Your objective:
Copy every entry as is. Leave images out.

━━━━━━━━━━━━━━━━

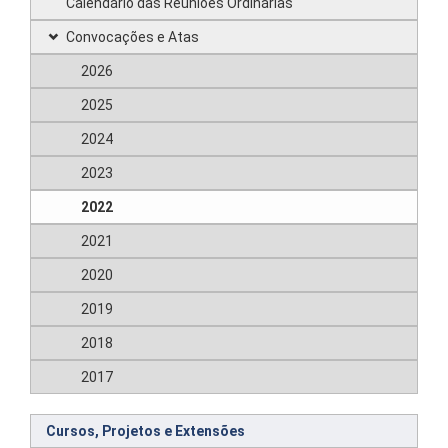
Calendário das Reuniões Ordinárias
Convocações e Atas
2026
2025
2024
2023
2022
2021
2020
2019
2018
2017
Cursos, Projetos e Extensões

━━━━━━━━━━━━━━━━

Response below:
Calendário das Reuniões Ordinárias
Convocações e Atas
2026
2025
2024
2023
2022
2021
2020
2019
2018
2017
Cursos, Projetos e Extensões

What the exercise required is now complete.